How global property can protect your portfolio
Property is not just an Australian obsession nor is it just a story about investing in places where people live. The return-to-office is a global narrative still playing out. Many people are slowly returning to air, land, and sea travel after two years docked at home. And after two years of waiting for your goods to arrive, foot traffic in shopping centres is slowly returning to life.
For Stephen Hayes and the Global Property Securities (GPS) team at First Sentier Investors, investing with a global mandate presents a near-limitless universe of ideas. This may sound good but the current environment also presents important considerations as well as opportunities.
Does an office in Manhattan, New York present a better opportunity than a mall in Knightsbridge, London? Which commercial location will fare best in a post-pandemic world - Kowloon, Hong Kong, or Raffles Quay, Singapore?

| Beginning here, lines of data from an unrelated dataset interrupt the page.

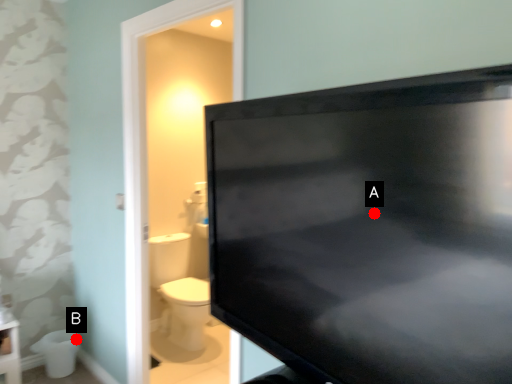 Question: Two points are circled on the image, labeled by A and B beside each circle. Which point is further to the camera?

Choices:
 (A) A is further
 (B) B is further

Answer: (B) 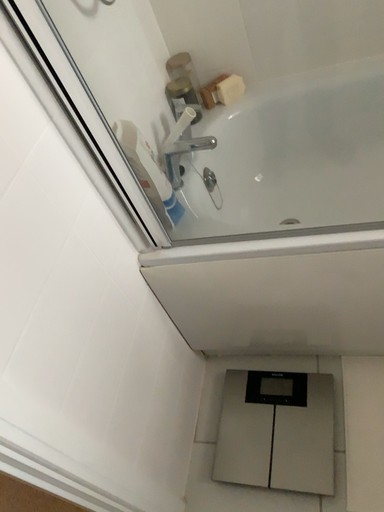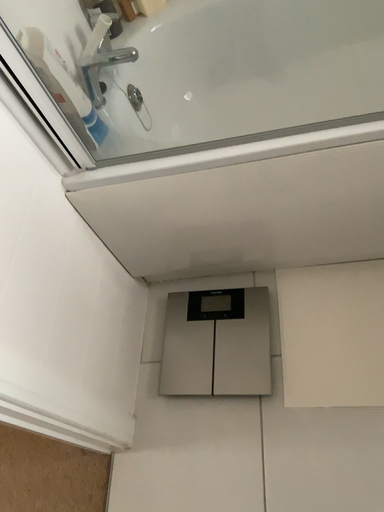 Question: Which way did the camera rotate in the video?

Choices:
 (A) rotated upward
 (B) rotated downward

Answer: (B) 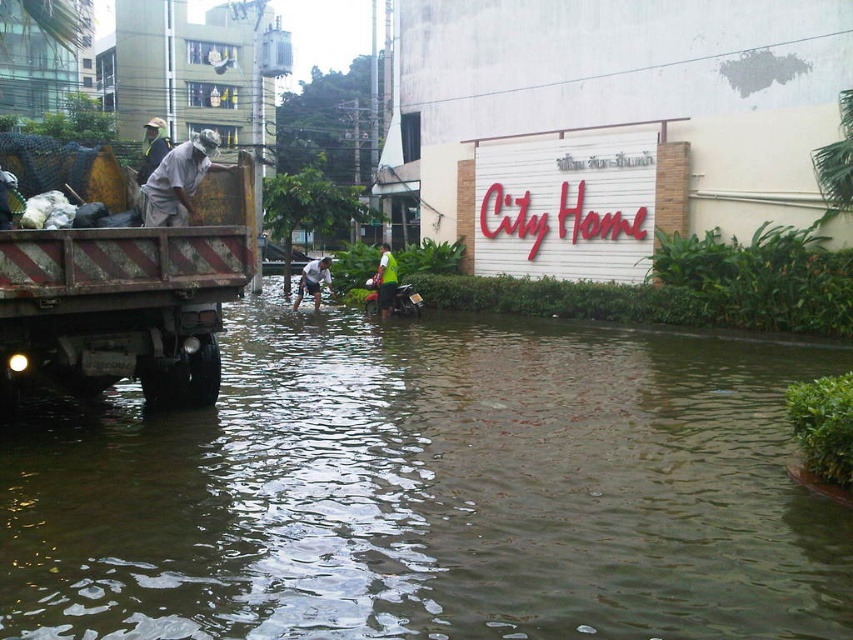 Question: Can you confirm if brown murky water at lower center is thinner than green reflective vest at center?

Choices:
 (A) yes
 (B) no

Answer: (B)

Question: Which point is farther from the camera taking this photo?

Choices:
 (A) (184, 163)
 (B) (296, 308)
 (C) (753, 540)

Answer: (B)

Question: Is matte black helmet at upper left thinner than green reflective vest at center?

Choices:
 (A) yes
 (B) no

Answer: (B)

Question: Is rusty metal truck at left below matte black helmet at upper left?

Choices:
 (A) no
 (B) yes

Answer: (B)

Question: Which object is positioned closest to the rusty metal truck at left?

Choices:
 (A) matte black helmet at upper left
 (B) brown murky water at lower center
 (C) green reflective vest at center
 (D) white fabric shirt at center

Answer: (B)

Question: Among these points, which one is nearest to the camera?

Choices:
 (A) (231, 179)
 (B) (300, 273)

Answer: (A) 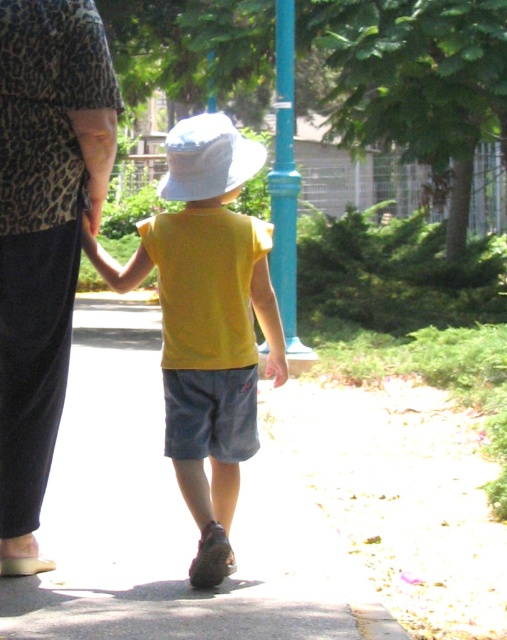 You are a drone operator trying to capture a photo of the gray concrete pavement at center and the white matte hat at center from above. Which object should you focus on first if you want to ensure both are in focus without adjusting the camera settings?

The gray concrete pavement at center is shorter than the white matte hat at center, so you should focus on the white matte hat at center first. This ensures that the shorter pavement will still be within the depth of field since it is closer to the camera than the taller hat.

You are a drone operator trying to capture a photo of the gray concrete pavement at center and the yellow matte shirt at center. From the camera view, which object appears to be on the right side?

The yellow matte shirt at center is on the right side of the gray concrete pavement at center, so in the camera view, the yellow matte shirt at center appears to be on the right side.

You are a photographer standing at the edge of the path. You want to take a photo of the yellow matte shirt at center and the white matte hat at center so that both are clearly visible. Given that your camera has a maximum focus range of 5 feet, will you be able to capture both objects in focus?

The yellow matte shirt at center is 4.64 feet from the white matte hat at center. Since the distance between them is within the camera maximum focus range of 5 feet, both objects can be captured in focus. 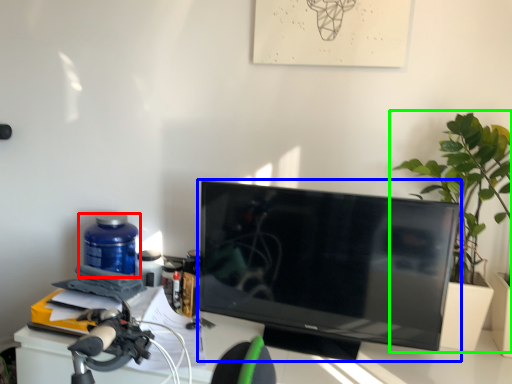 Question: Based on their relative distances, which object is nearer to bottle (highlighted by a red box)? Choose from television (highlighted by a blue box) and houseplant (highlighted by a green box).

Choices:
 (A) television
 (B) houseplant

Answer: (A)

Luckily, Stephen's team has a decade-plus track record in sorting through the rubble. The team specialises in their field - each tasked with an intimate knowledge of their regions and the investable ideas in the space. In this edition of Fund Manager Q&A, Stephen and I will discuss the team's approach to global asset investing. In particular, we'll take a look at:
- Asset diversity: how the team decides what properties make the grade
- Why global is better than local
- Why real estate is the best way to invest where ESG is concerned
- Post-pandemic opportunities
What is your general assessment of the state of global commercial and industrial property?
From an operational standpoint, the majority of fundamentals in most cities are very healthy. This is typically categorised by high occupancy rates, good market rental, and cash flow growth.

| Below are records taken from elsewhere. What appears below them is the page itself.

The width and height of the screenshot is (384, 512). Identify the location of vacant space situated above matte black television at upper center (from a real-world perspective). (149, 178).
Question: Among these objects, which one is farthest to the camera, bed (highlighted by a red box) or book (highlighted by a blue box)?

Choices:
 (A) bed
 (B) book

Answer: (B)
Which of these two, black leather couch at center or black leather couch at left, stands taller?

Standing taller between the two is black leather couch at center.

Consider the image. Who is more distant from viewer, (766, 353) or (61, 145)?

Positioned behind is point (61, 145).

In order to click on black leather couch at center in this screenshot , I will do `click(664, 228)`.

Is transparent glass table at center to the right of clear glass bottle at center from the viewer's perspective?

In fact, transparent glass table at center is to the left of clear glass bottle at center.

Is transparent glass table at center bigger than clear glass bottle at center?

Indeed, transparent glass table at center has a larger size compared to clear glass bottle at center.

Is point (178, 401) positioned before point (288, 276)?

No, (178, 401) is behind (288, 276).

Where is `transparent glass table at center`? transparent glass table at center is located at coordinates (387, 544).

The stand-out property types are logistics, self-storage, convenience retail, and life science assets. Whilst seniors' housing, student accommodation, and hotels are emerging strongly from the pandemic-related lockdowns.
In contrast, operating fundamentals have deteriorated in CBD-based office assets and shopping malls over the past few years. Both of these asset types are disrupted and are being impacted by rapid societal change. From our perspective, these disrupted assets are a small component and not material.

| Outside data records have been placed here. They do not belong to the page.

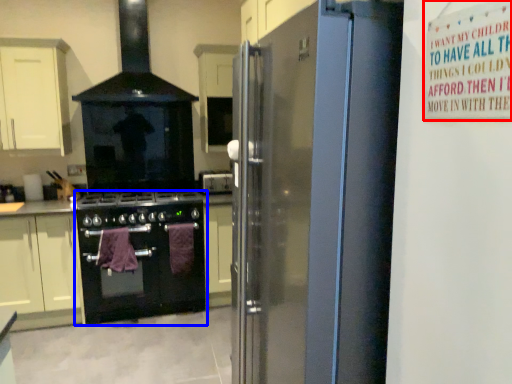 Question: Which of the following is the closest to the observer, warning sign (highlighted by a red box) or kitchen appliance (highlighted by a blue box)?

Choices:
 (A) warning sign
 (B) kitchen appliance

Answer: (A) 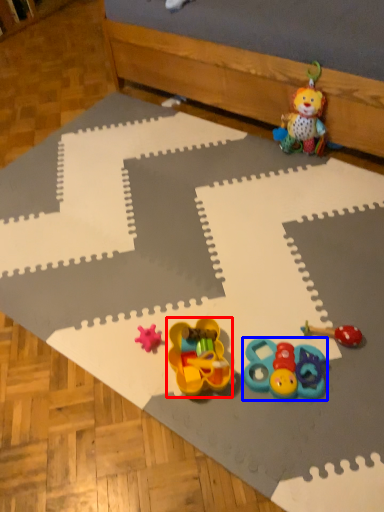 Question: Which point is closer to the camera, toy (highlighted by a red box) or toy (highlighted by a blue box)?

Choices:
 (A) toy
 (B) toy

Answer: (A) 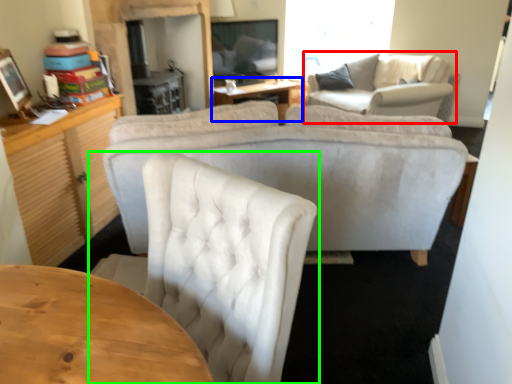 Question: Considering the real-world distances, which object is farthest from couch (highlighted by a red box)? table (highlighted by a blue box) or chair (highlighted by a green box)?

Choices:
 (A) table
 (B) chair

Answer: (B) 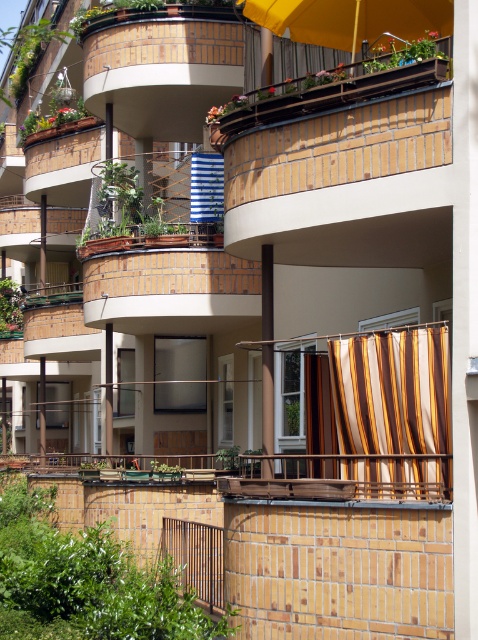 You are standing in front of the residential building and want to know how far the point at coordinate (422, 458) is from you. Can you determine the distance?

The point at coordinate (422, 458) is 18.87 meters away from the viewer.

You are a painter standing on the ground floor of the building and want to paint the yellow fabric umbrella at upper center and the blue striped fabric at upper center. Which object is wider?

The yellow fabric umbrella at upper center might be wider than blue striped fabric at upper center according to the description.

You are standing in front of the residential building and notice two decorative items. One is the striped fabric curtain at lower right and the other is the yellow fabric umbrella at upper center. Which of these two items is positioned to the right side of the other?

The striped fabric curtain at lower right is positioned to the right of the yellow fabric umbrella at upper center. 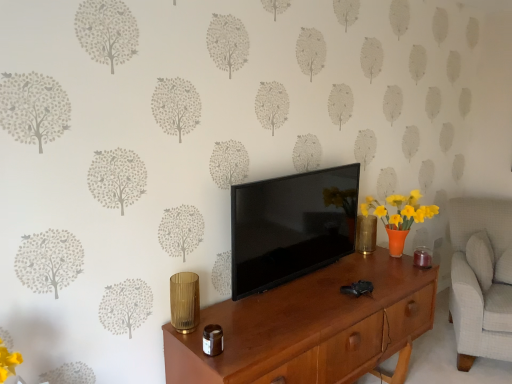 Locate an element on the screen. The height and width of the screenshot is (384, 512). vacant space underneath black glossy tv at center (from a real-world perspective) is located at coordinates [x=298, y=276]. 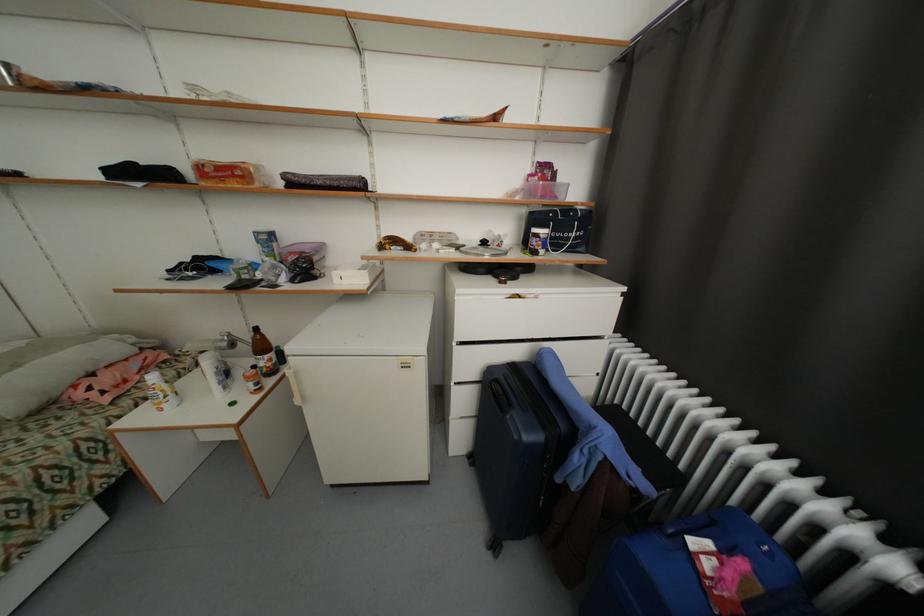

Operating fundamentals in Australia are a little different. Fundamentals in the logistics market are very strong and tenant demand remains way above historic levels. Market vacancy rates are also at historically low levels.
The biggest concern for Australian REITs is the large exposure to CBD office buildings and shopping malls - totalling over 30% of the sector.
In the largest CBD office markets (Sydney and Melbourne), vacancy levels are at double digits. With little pricing power, effectively zero net tenant demand, and excess supply coming online, these assets are expected to experience deteriorating real cash flows for many years to come.
The GPS funds have been around for a number of years, with the exception of the hedged/unhedged versions that have launched more recently. How has the sector evolved over the last 10-15 years?
A material change in the last 10-15 years has been an expansion of the investment universe as REITs continue to offer more specialised models. These include alternative property types and expansion across geographies. The asset class has also seen large inflows of capital.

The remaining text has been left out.